Les démentis de la Lettonie et de l’Ukraine
L’envoyé de l’Ukraine auprès de l’ONU, Andriy Melnyk, a rejeté en bloc les affirmations de la Russie, les qualifiant de contes de fées. Il a noté que les attaques russes contre les civils ukrainiens avaient fait de la première moitié de mai l’une des périodes les plus meurtrières depuis le début de l’invasion à grande échelle. Un porte-parole du ministère ukrainien des Affaires étrangères a également présenté ses excuses à l’Estonie pour un incident distinct, tout en insistant sur le fait que Kiev n’utilisait pas les territoires baltes pour mener des opérations militaires contre la Russie.
« Les services de renseignement étrangers russes ont clairement indiqué que les coordonnées des centres de décision en Lettonie sont bien connues, et l’appartenance à l’OTAN ne vous protégera pas des représailles, même si vous êtes membre de l’OTAN », a déclaré Vassili Nebenzya par l’intermédiaire d’un interprète.

Une stratégie russe pour diviser l’Europe élargie
Cette offensive sémantique contre Riga marque un tournant dangereux dans la stratégie de déstabilisation des frontières de l’Union européenne. En ciblant délibérément le maillon central des États baltes au moment précis où ses institutions vacillent, Moscou tente d’épuiser les opinions publiques occidentales et de paralyser les processus décisionnels européens. Pour la France et ses partenaires, cette manœuvre va bien au-delà de la simple rhétorique diplomatique. Elle représente un test grandeur nature de la solidarité européenne et de la dissuasion globale. Face à la multiplication de ces provocations hybrides, qui oscillent constamment sous le seuil du conflit ouvert, l’Europe se retrouve contrainte de repenser urgemment la résilience de ses infrastructures face aux interférences technologiques et politiques.

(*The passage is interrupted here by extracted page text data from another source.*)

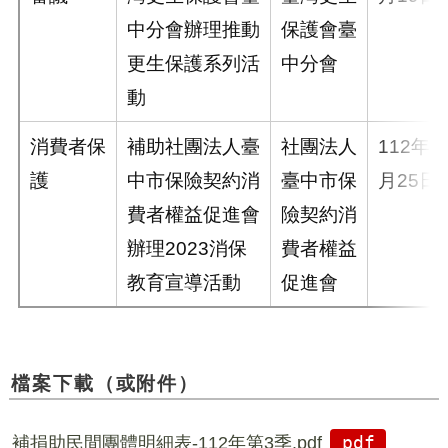
中分會辦理推動
保護會臺
更生保護系列活
中分會
動
消費者保
補助社團法人臺
社團法人
112年9
護
中市保險契約消
臺中市保
月25日
費者權益促進會
險契約消
辦理2023消保
費者權益
教育宣導活動
促進會
檔案下載（或附件）
補捐助民間團體明細表-112年第3季.pdf
pdf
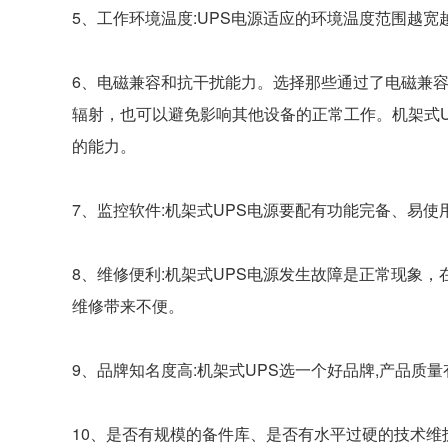
5、工作环境温度:UPS电源适应的环境温度范围越宽
6、电磁兼容和抗干扰能力。选择那些通过了电磁兼容
辐射，也可以避免影响其他设备的正常工作。机架式
的能力。
7、监控软件:机架式UPS电源要配有功能完备、易使
8、维修便利:机架式UPS电源发生故障是正常现象
维修带来不便。
9、品牌知名度高:机架式UPS选一个好品牌,产品质
10、是否有规模的备件库、是否有水平过硬的技术维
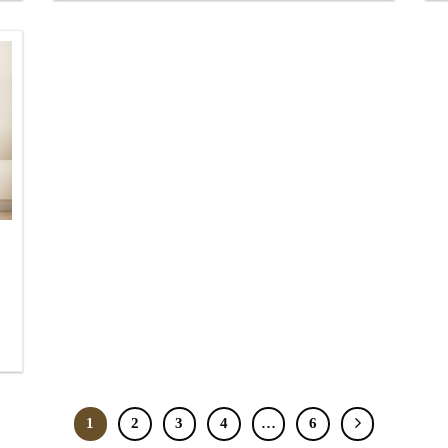
1
2
3
4
…
6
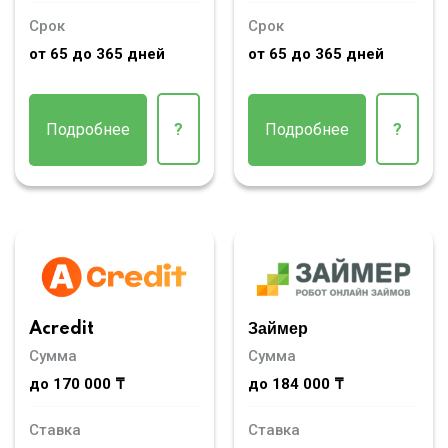
Срок
Срок
от 65 до 365 дней
от 65 до 365 дней
Подробнее
?
Подробнее
?
Acredit
Займер
Сумма
Сумма
до 170 000 ₸
до 184 000 ₸
Ставка
Ставка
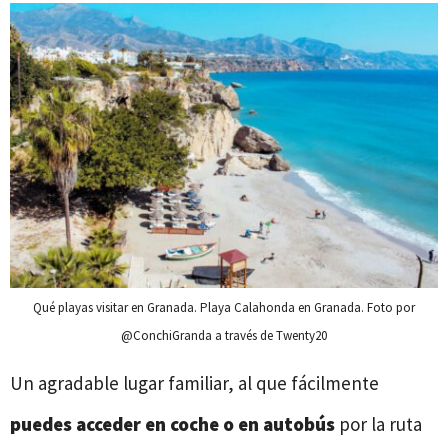
Qué playas visitar en Granada. Playa Calahonda en Granada. Foto por
@ConchiGranda a través de Twenty20
Un agradable lugar familiar, al que fácilmente
puedes acceder en coche o en autobús
por la ruta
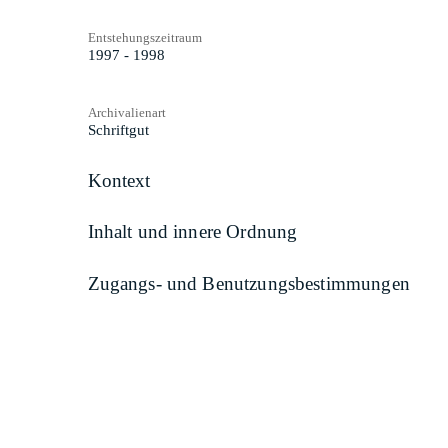
Entstehungszeitraum
1997 - 1998
Archivalienart
Schriftgut
Kontext
Inhalt und innere Ordnung
Zugangs- und Benutzungsbestimmungen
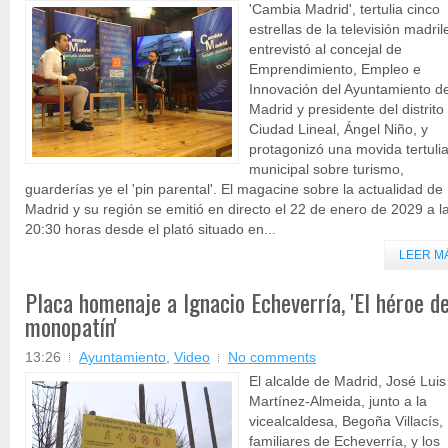
'Cambia Madrid', tertulia cinco
estrellas de la televisión madril
entrevistó al concejal de
Emprendimiento, Empleo e
Innovación del Ayuntamiento d
Madrid y presidente del distrito
Ciudad Lineal, Ángel Niño, y
protagonizó una movida tertuli
municipal sobre turismo,
guarderías ye el 'pin parental'. El magacine sobre la actualidad de
Madrid y su región se emitió en directo el 22 de enero de 2029 a l
20:30 horas desde el plató situado en...
LEER M
Placa homenaje a Ignacio Echeverría, 'El héroe de
monopatín'
13:26
Ayuntamiento
,
Video
No comments
El alcalde de Madrid, José Luis
Martínez-Almeida, junto a la
vicealcaldesa, Begoña Villacís,
familiares de Echeverría, y los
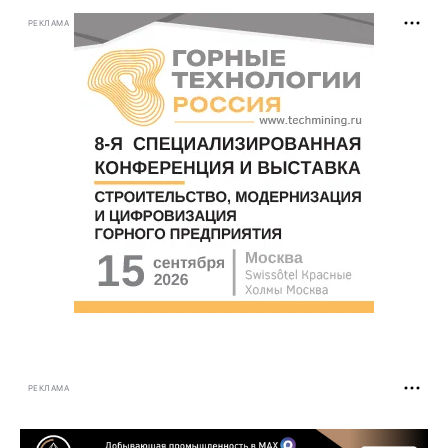
РЕКЛАМА
РЕКЛАМА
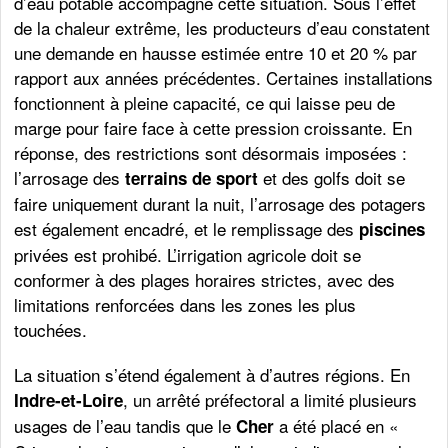
d’eau potable accompagne cette situation. Sous l’effet
de la chaleur extrême, les producteurs d’eau constatent
une demande en hausse estimée entre 10 et 20 % par
rapport aux années précédentes. Certaines installations
fonctionnent à pleine capacité, ce qui laisse peu de
marge pour faire face à cette pression croissante. En
réponse, des restrictions sont désormais imposées :
l’arrosage des
et des golfs doit se
terrains de sport
faire uniquement durant la nuit, l’arrosage des potagers
est également encadré, et le remplissage des
piscines
privées est prohibé. L’irrigation agricole doit se
conformer à des plages horaires strictes, avec des
limitations renforcées dans les zones les plus
touchées.
La situation s’étend également à d’autres régions. En
, un arrêté préfectoral a limité plusieurs
Indre-et-Loire
usages de l’eau tandis que le
a été placé en «
Cher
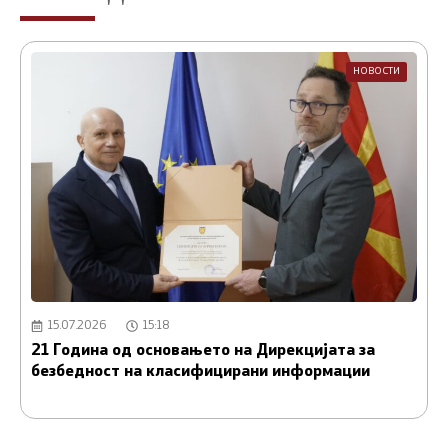
НОВОСТИ
15.07.2026
15:18
21 Година од основањето на Дирекцијата за
А
безбедност на класифицирани информации
и
С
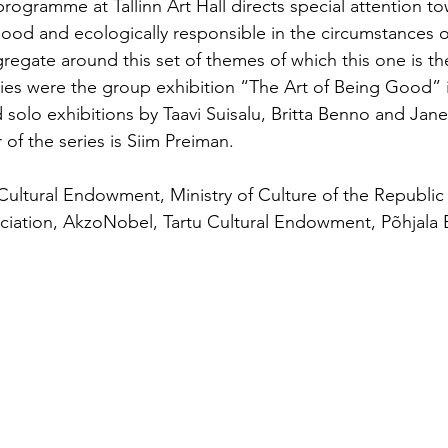
rogramme at Tallinn Art Hall directs special attention t
good and ecologically responsible in the circumstances of
regate around this set of themes of which this one is the
eries were the group exhibition “The Art of Being Good” i
nd solo exhibitions by Taavi Suisalu, Britta Benno and Ja
r of the series is Siim Preiman.
Cultural Endowment, Ministry of Culture of the Republic 
ociation, AkzoNobel, Tartu Cultural Endowment, Põhjala 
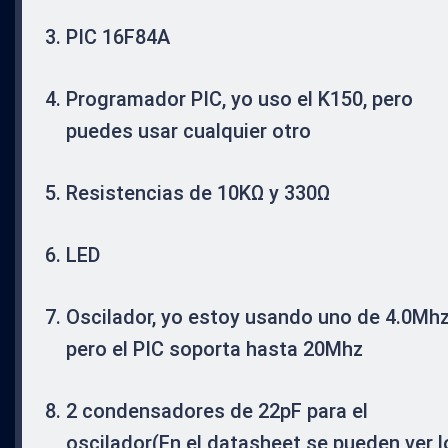
PIC 16F84A
Programador PIC, yo uso el K150, pero
puedes usar cualquier otro
Resistencias de 10KΩ y 330Ω
LED
Oscilador, yo estoy usando uno de 4.0Mhz
pero el PIC soporta hasta 20Mhz
2 condensadores de 22pF para el
oscilador(En el datasheet se pueden ver l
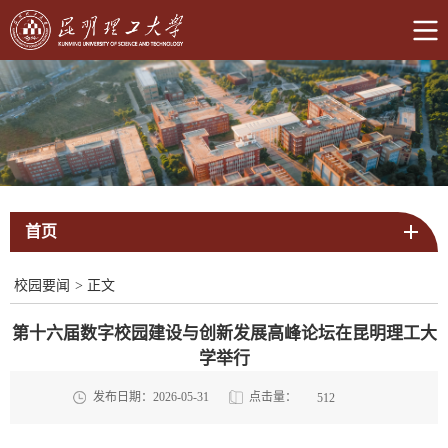
首页
校园要闻
>
正文
第十六届数字校园建设与创新发展高峰论坛在昆明理工大
学举行
点击量：
发布日期：2026-05-31
512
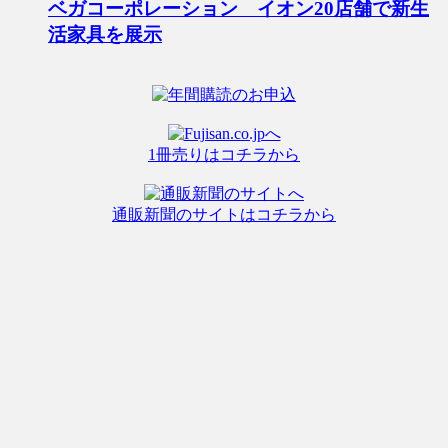
ベガコーポレーション イオン20店舗で新生
活家具を展示
1冊売りはコチラから
通販新聞のサイトはコチラから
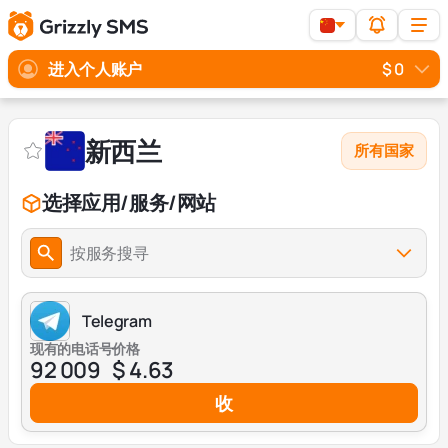
进入个人账户
$ 0
新西兰
所有国家
选择应用/服务/网站
按服务搜寻
Telegram
现有的电话号
价格
92 009
$ 4.63
收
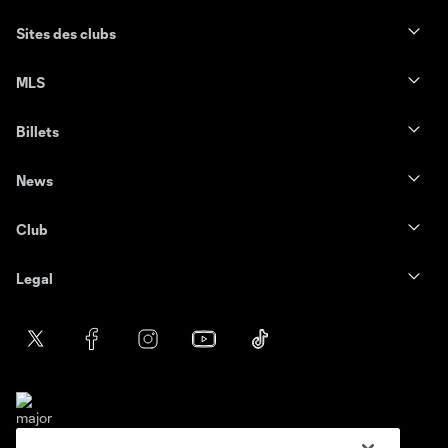
Sites des clubs
MLS
Billets
News
Club
Legal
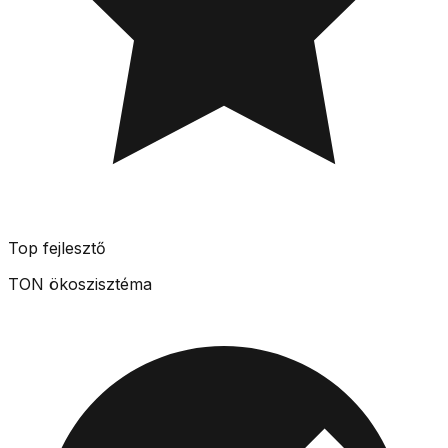
Top fejlesztő
TON ökoszisztéma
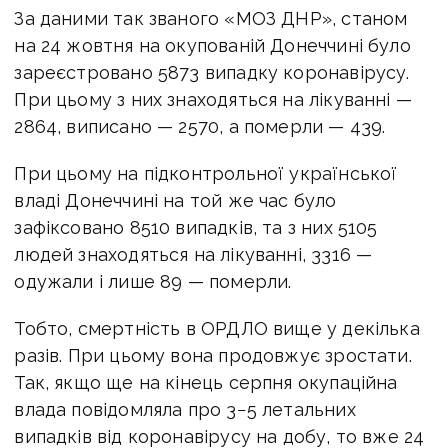
За даними так званого «МОЗ ДНР», станом
на 24 жовтня на окупованій Донеччині було
зареєстровано 5873 випадку коронавірусу.
При цьому з них знаходяться на лікуванні —
2864, виписано — 2570, а померли — 439.
При цьому на підконтрольної української
владі Донеччині на той же час було
зафіксовано 8510 випадків, та з них 5105
людей знаходяться на лікуванні, 3316 —
одужали і лише 89 — померли.
Тобто, смертність в ОРДЛО вище у декілька
разів. При цьому вона продовжує зростати.
Так, якщо ще на кінець серпня окупаційна
влада повідомляла про 3−5 летальних
випадків від коронавірусу на добу, то вже 24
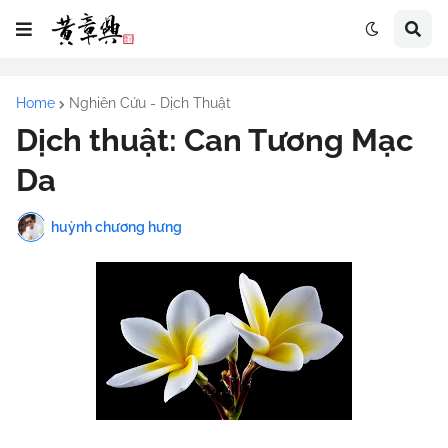
Home
Nghiên Cứu - Dịch Thuật
Dịch thuật: Can Tương Mạc
Da
huỳnh chương hưng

Forte condamnation des États-Unis à l’ONU
La représentante adjointe des États-Unis à l’ONU, Tammy Bruce, a fermement condamné la rhétorique utilisée par la Russie lors de la séance. Elle a averti que les Nations unies n’étaient pas un lieu pour proférer des menaces contre un membre du Conseil et a réitéré l’engagement total de Washington envers l’article 5 du traité de l’OTAN, qui stipule qu’une attaque armée contre un membre est considérée comme une attaque contre tous.
Cette escalade verbale survient après que l’Ukraine a accusé la Russie d’avoir redirigé un drone vers l’espace aérien de l’Estonie, où un avion de l’OTAN l’a abattu. Cet incident frontalier a provoqué de vives alertes de menace aérienne en Lettonie, poussant les autorités à mobiliser les avions de la police du ciel de l’OTAN et à demander aux résidents proches de la frontière de rester confinés.